Former SEC Chair Levitt Calls for Merging the SEC and CFTC
In a piece in today’s Wall Street Journal, former SEC Chair Arthur Levitt called for the merger of the SEC and CFTC into the Securities Futures Commission with enhanced authority over hedge funds, OTC products and rating agencies. The SFC would also oversee OTC and exchange markets, securities and commodities professionals, mutual funds, corporate reporting, and clearance and settlement systems. Mr. Levitt also believes that boutique investment banks will arise to fill the current void; and should be regulated along global business lines.
In its blueprint for regulatory reform issued earlier this year, the Treasury recommended the merger of the SEC and CFTC in order to provide unified oversight and regulation of the futures and securities industries. According to the blueprint, jegislation merging the CFTC and the SEC should not only call for a structural merger, but also a process to merge regulatory philosophies and harmonize securities and futures regulations and statutes.
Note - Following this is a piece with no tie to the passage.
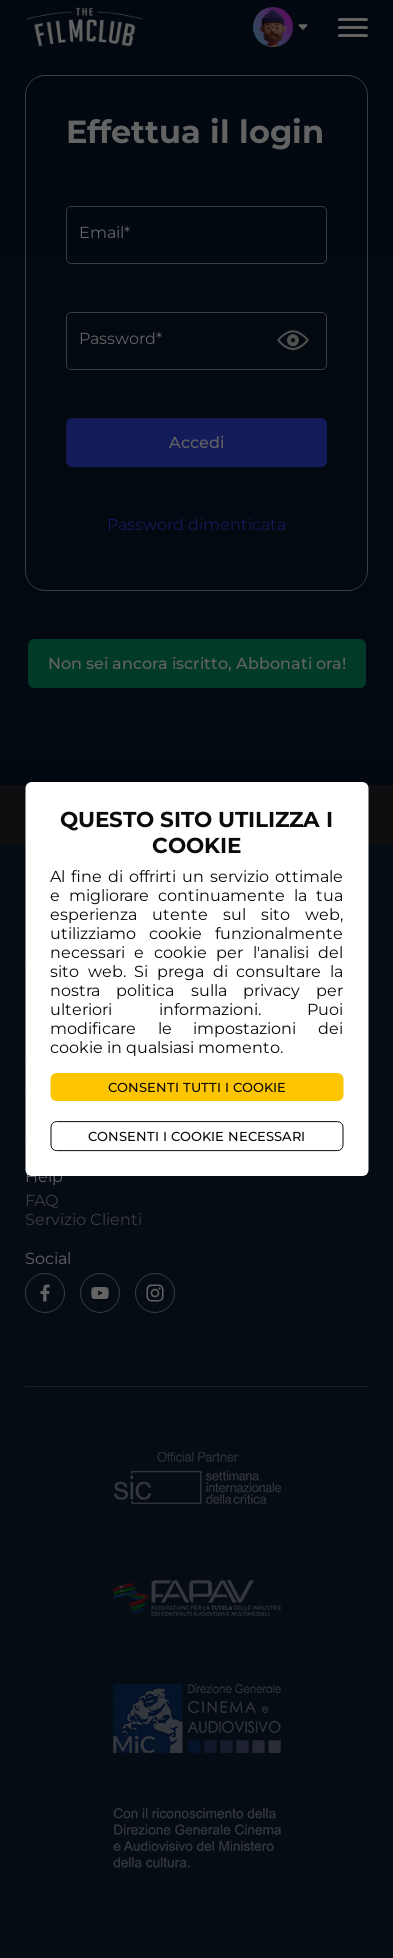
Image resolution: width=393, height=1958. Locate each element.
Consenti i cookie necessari (196, 1136)
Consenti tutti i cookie (197, 1087)
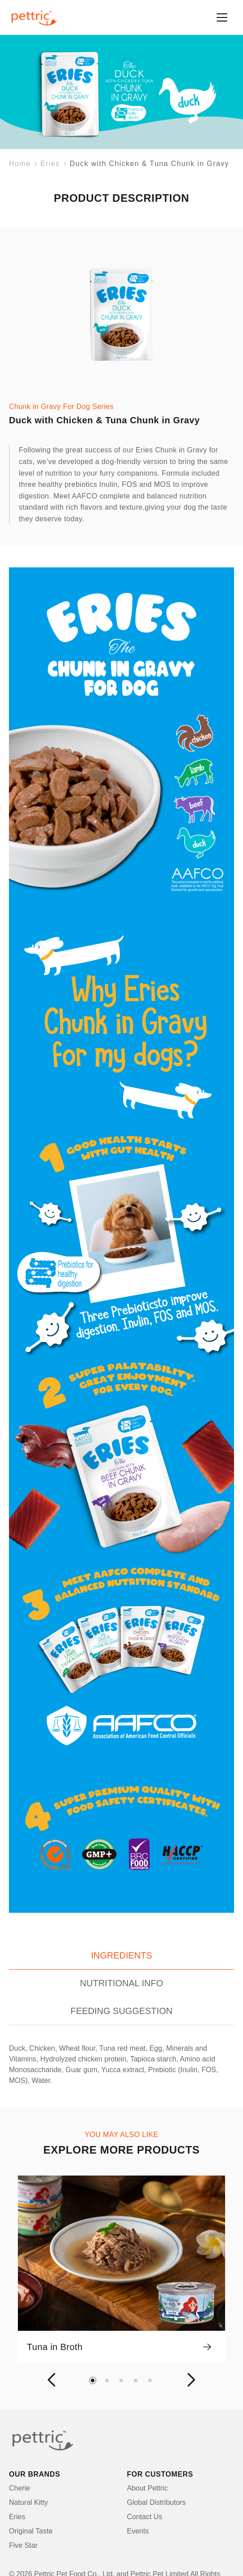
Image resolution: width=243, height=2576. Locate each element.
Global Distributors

In Treasury’s view, a condition precedent to merging the SEC and CFTC would be the harmonization of differences between futures regulation and federal securities regulation, including rules involving margin, segregation, insider trading, insurance coverage for broker-dealer insolvency, customer suitability, short sales, SRO mergers, implied private rights of action, the SRO rulemaking approval process, and the agency’s funding mechanism. Due to the complexities and nuances of the differences in futures and securities regulation, legislation should establish a joint CFTC-SEC staff task force with equal agency representation with the mandate to harmonize these differences. In addition, the task force should be charged with recommending the structure of the merged agency, including its offices and divisions.